Brief: In the data below, find the line containing "Empathie et Projection"; reproduce that line and all subsequent lines exactly, and nothing else.

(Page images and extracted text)
-- Opening Marker --
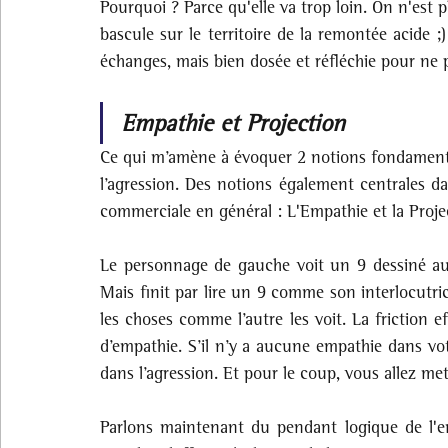
Pourquoi ? Parce qu'elle va trop loin. On n'est pl
bascule sur le territoire de la remontée acide ;)
échanges, mais bien dosée et réfléchie pour ne p
Empathie et Projection
Ce qui m’amène à évoquer 2 notions fondamentale
l’agression. Des notions également centrales dan
commerciale en général : L'Empathie et la Proje
Le personnage de gauche voit un 9 dessiné au so
Mais finit par lire un 9 comme son interlocutrice.
les choses comme l’autre les voit. La friction 
d’empathie. S’il n’y a aucune empathie dans vot
dans l’agression. Et pour le coup, vous allez me
Parlons maintenant du pendant logique de l'e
-- Closing Marker --
Answer space:
Empathie et Projection
Ce qui m’amène à évoquer 2 notions fondamentale
l’agression. Des notions également centrales dan
commerciale en général : L'Empathie et la Proje
Le personnage de gauche voit un 9 dessiné au so
Mais finit par lire un 9 comme son interlocutrice.
les choses comme l’autre les voit. La friction 
d’empathie. S’il n’y a aucune empathie dans vot
dans l’agression. Et pour le coup, vous allez me
Parlons maintenant du pendant logique de l'e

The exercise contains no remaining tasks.